All records below must be reproduced exactly, although any pictures they contain are to be omitted.

[Saved data entries]
========================================================================
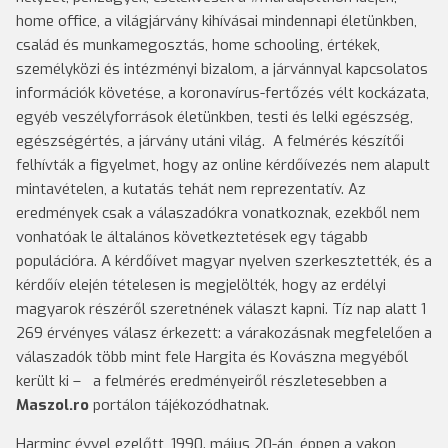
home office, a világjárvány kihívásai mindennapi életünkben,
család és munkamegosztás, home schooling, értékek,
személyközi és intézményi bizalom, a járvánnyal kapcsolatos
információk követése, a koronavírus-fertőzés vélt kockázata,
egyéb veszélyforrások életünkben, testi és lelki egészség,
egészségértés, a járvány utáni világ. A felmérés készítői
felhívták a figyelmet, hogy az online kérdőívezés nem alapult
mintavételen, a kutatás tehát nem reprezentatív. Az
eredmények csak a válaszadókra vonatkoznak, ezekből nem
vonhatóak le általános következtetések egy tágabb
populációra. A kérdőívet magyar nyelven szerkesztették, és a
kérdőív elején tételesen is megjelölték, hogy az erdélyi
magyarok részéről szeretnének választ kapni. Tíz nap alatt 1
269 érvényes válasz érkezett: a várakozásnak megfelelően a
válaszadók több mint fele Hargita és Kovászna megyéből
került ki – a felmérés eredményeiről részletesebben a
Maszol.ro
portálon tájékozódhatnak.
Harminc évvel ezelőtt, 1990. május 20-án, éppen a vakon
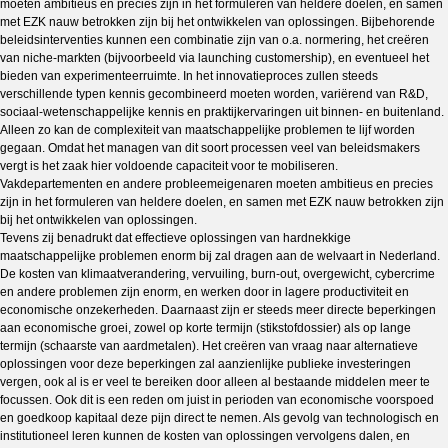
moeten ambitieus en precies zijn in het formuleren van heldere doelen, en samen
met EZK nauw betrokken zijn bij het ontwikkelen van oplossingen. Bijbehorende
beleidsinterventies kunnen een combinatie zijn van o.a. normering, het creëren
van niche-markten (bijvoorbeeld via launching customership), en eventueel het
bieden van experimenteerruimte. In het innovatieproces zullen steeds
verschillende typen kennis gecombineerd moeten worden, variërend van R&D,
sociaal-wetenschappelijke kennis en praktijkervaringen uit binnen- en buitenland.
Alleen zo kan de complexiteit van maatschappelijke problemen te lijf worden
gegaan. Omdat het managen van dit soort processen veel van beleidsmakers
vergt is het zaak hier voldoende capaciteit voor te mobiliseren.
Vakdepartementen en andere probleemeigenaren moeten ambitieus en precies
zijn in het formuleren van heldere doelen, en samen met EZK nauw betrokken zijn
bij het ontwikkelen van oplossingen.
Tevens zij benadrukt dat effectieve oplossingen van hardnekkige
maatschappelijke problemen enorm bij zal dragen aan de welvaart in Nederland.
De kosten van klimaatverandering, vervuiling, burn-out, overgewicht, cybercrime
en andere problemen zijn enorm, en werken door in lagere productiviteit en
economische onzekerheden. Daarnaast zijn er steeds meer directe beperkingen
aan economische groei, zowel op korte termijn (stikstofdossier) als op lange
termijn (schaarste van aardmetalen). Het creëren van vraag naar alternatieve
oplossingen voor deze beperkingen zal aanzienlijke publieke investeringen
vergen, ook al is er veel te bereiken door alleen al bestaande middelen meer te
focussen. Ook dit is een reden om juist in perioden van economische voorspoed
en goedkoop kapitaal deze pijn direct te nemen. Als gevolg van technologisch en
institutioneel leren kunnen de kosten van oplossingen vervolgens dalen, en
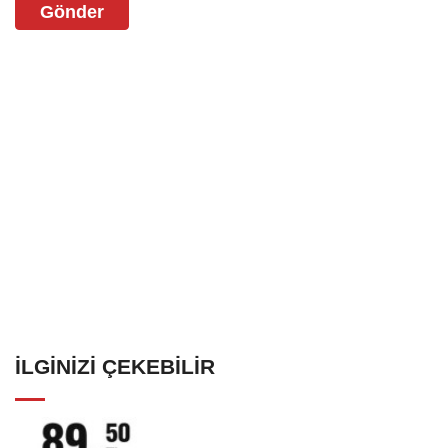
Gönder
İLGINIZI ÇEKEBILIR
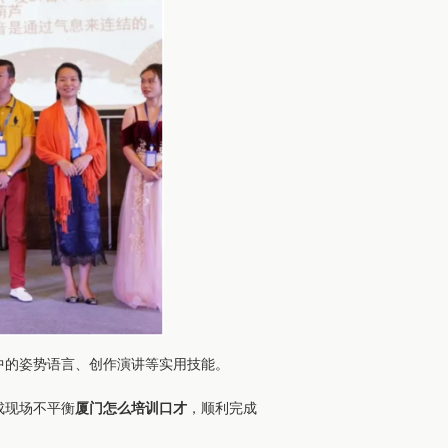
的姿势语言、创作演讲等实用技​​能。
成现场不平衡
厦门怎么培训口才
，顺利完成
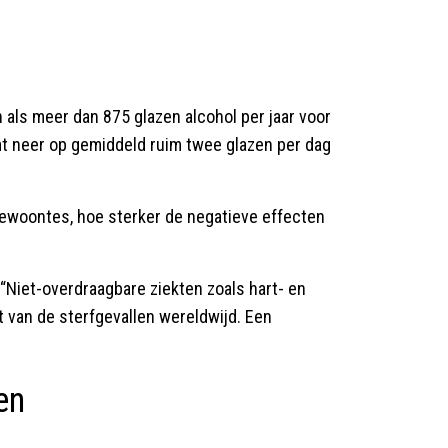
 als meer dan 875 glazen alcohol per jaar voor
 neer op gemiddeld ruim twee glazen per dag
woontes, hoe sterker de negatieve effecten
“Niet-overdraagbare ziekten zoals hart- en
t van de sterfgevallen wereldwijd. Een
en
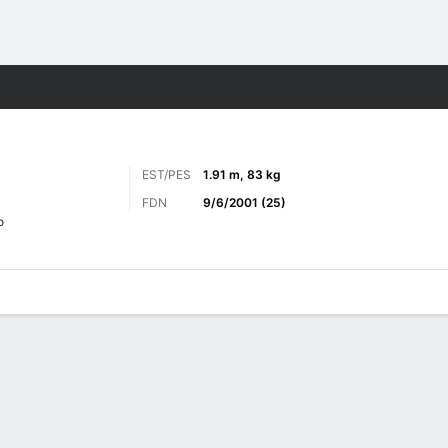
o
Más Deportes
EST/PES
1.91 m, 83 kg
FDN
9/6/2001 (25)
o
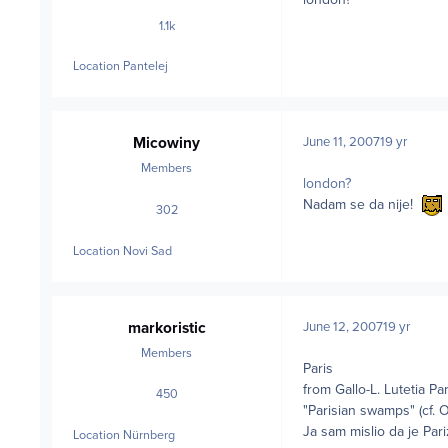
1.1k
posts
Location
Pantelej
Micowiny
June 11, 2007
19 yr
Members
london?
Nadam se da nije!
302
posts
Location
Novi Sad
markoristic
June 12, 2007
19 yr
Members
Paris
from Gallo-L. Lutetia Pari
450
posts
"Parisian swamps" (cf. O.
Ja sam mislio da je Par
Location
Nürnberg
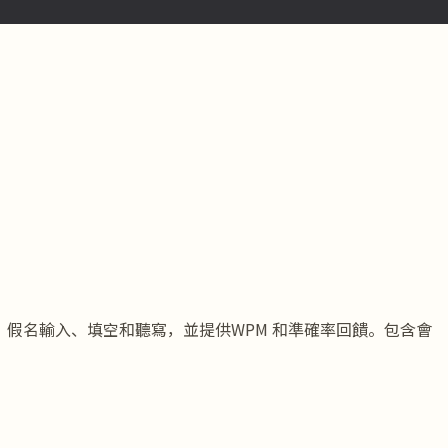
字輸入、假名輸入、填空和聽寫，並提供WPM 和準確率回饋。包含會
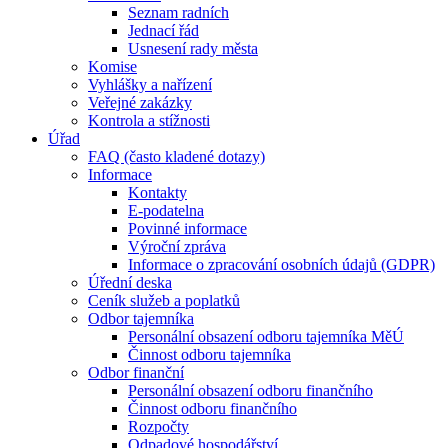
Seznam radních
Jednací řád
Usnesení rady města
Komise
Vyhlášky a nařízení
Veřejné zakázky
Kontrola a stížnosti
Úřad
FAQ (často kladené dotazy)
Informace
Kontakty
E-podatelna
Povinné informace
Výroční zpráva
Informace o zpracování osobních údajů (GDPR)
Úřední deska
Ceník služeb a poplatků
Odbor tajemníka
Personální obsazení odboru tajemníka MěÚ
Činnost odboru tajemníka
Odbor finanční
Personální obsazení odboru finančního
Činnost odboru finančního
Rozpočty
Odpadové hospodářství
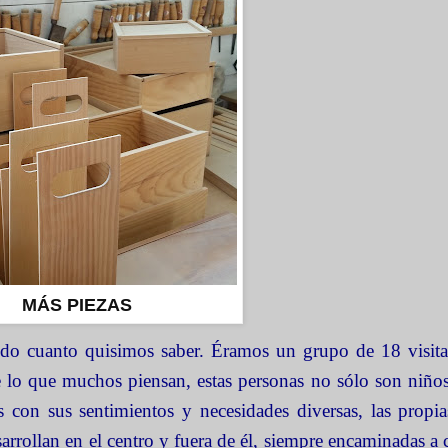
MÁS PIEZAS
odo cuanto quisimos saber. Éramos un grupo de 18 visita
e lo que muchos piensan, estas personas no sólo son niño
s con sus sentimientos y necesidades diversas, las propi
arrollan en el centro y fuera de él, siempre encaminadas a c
========================================================================
Task answer:
home office, a világjárvány kihívásai mindennapi életünkben,
család és munkamegosztás, home schooling, értékek,
személyközi és intézményi bizalom, a járvánnyal kapcsolatos
információk követése, a koronavírus-fertőzés vélt kockázata,
egyéb veszélyforrások életünkben, testi és lelki egészség,
egészségértés, a járvány utáni világ. A felmérés készítői
felhívták a figyelmet, hogy az online kérdőívezés nem alapult
mintavételen, a kutatás tehát nem reprezentatív. Az
eredmények csak a válaszadókra vonatkoznak, ezekből nem
vonhatóak le általános következtetések egy tágabb
populációra. A kérdőívet magyar nyelven szerkesztették, és a
kérdőív elején tételesen is megjelölték, hogy az erdélyi
magyarok részéről szeretnének választ kapni. Tíz nap alatt 1
269 érvényes válasz érkezett: a várakozásnak megfelelően a
válaszadók több mint fele Hargita és Kovászna megyéből
került ki – a felmérés eredményeiről részletesebben a
Maszol.ro
portálon tájékozódhatnak.
Harminc évvel ezelőtt, 1990. május 20-án, éppen a vakon
moeten ambitieus en precies zijn in het formuleren van heldere doelen, en samen
met EZK nauw betrokken zijn bij het ontwikkelen van oplossingen. Bijbehorende
beleidsinterventies kunnen een combinatie zijn van o.a. normering, het creëren
van niche-markten (bijvoorbeeld via launching customership), en eventueel het
bieden van experimenteerruimte. In het innovatieproces zullen steeds
verschillende typen kennis gecombineerd moeten worden, variërend van R&D,
sociaal-wetenschappelijke kennis en praktijkervaringen uit binnen- en buitenland.
Alleen zo kan de complexiteit van maatschappelijke problemen te lijf worden
gegaan. Omdat het managen van dit soort processen veel van beleidsmakers
vergt is het zaak hier voldoende capaciteit voor te mobiliseren.
Vakdepartementen en andere probleemeigenaren moeten ambitieus en precies
zijn in het formuleren van heldere doelen, en samen met EZK nauw betrokken zijn
bij het ontwikkelen van oplossingen.
Tevens zij benadrukt dat effectieve oplossingen van hardnekkige
maatschappelijke problemen enorm bij zal dragen aan de welvaart in Nederland.
De kosten van klimaatverandering, vervuiling, burn-out, overgewicht, cybercrime
en andere problemen zijn enorm, en werken door in lagere productiviteit en
economische onzekerheden. Daarnaast zijn er steeds meer directe beperkingen
aan economische groei, zowel op korte termijn (stikstofdossier) als op lange
termijn (schaarste van aardmetalen). Het creëren van vraag naar alternatieve
oplossingen voor deze beperkingen zal aanzienlijke publieke investeringen
vergen, ook al is er veel te bereiken door alleen al bestaande middelen meer te
focussen. Ook dit is een reden om juist in perioden van economische voorspoed
en goedkoop kapitaal deze pijn direct te nemen. Als gevolg van technologisch en
institutioneel leren kunnen de kosten van oplossingen vervolgens dalen, en
Gönder
İLGINIZI ÇEKEBILIR
的姿势语言、创作演讲等实用技​​能。
成现场不平衡
厦门怎么培训口才
，顺利完成
 als meer dan 875 glazen alcohol per jaar voor
 neer op gemiddeld ruim twee glazen per dag
woontes, hoe sterker de negatieve effecten
“Niet-overdraagbare ziekten zoals hart- en
t van de sterfgevallen wereldwijd. Een
en
o
Más Deportes
EST/PES
1.91 m, 83 kg
FDN
9/6/2001 (25)
o
1.1k
posts
Location
Pantelej
Micowiny
June 11, 2007
19 yr
Members
london?
Nadam se da nije!
302
posts
Location
Novi Sad
markoristic
June 12, 2007
19 yr
Members
Paris
from Gallo-L. Lutetia Pari
450
posts
"Parisian swamps" (cf. O.
Ja sam mislio da je Par
Location
Nürnberg
字輸入、假名輸入、填空和聽寫，並提供WPM 和準確率回饋。包含會
Seznam radních
Jednací řád
Usnesení rady města
Komise
Vyhlášky a nařízení
Veřejné zakázky
Kontrola a stížnosti
Úřad
FAQ (často kladené dotazy)
Informace
Kontakty
E-podatelna
Povinné informace
Výroční zpráva
Informace o zpracování osobních údajů (GDPR)
Úřední deska
Ceník služeb a poplatků
Odbor tajemníka
Personální obsazení odboru tajemníka MěÚ
Činnost odboru tajemníka
Odbor finanční
Personální obsazení odboru finančního
Činnost odboru finančního
Rozpočty
Odpadové hospodářství
MÁS PIEZAS
odo cuanto quisimos saber. Éramos un grupo de 18 visita
e lo que muchos piensan, estas personas no sólo son niño
s con sus sentimientos y necesidades diversas, las propi
arrollan en el centro y fuera de él, siempre encaminadas a c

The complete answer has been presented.